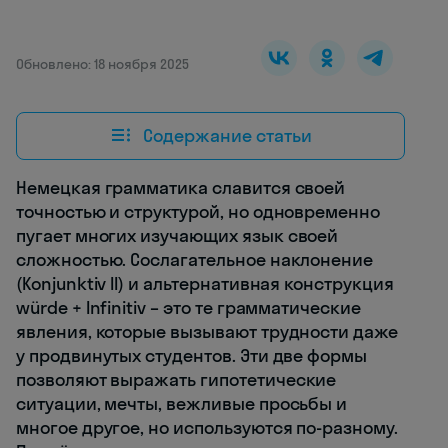
Обновлено: 18 ноября 2025
Содержание статьи
Немецкая грамматика славится своей
точностью и структурой, но одновременно
пугает многих изучающих язык своей
сложностью. Сослагательное наклонение
(Konjunktiv II) и альтернативная конструкция
würde + Infinitiv – это те грамматические
явления, которые вызывают трудности даже
у продвинутых студентов. Эти две формы
позволяют выражать гипотетические
ситуации, мечты, вежливые просьбы и
многое другое, но используются по-разному.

------------------------------------

### [Exercise]
Leaving out every picture, repeat the records above exactly as they stand.

### [Output for this exercise]
Обновлено: 18 ноября 2025
Содержание статьи
Немецкая грамматика славится своей
точностью и структурой, но одновременно
пугает многих изучающих язык своей
сложностью. Сослагательное наклонение
(Konjunktiv II) и альтернативная конструкция
würde + Infinitiv – это те грамматические
явления, которые вызывают трудности даже
у продвинутых студентов. Эти две формы
позволяют выражать гипотетические
ситуации, мечты, вежливые просьбы и
многое другое, но используются по-разному.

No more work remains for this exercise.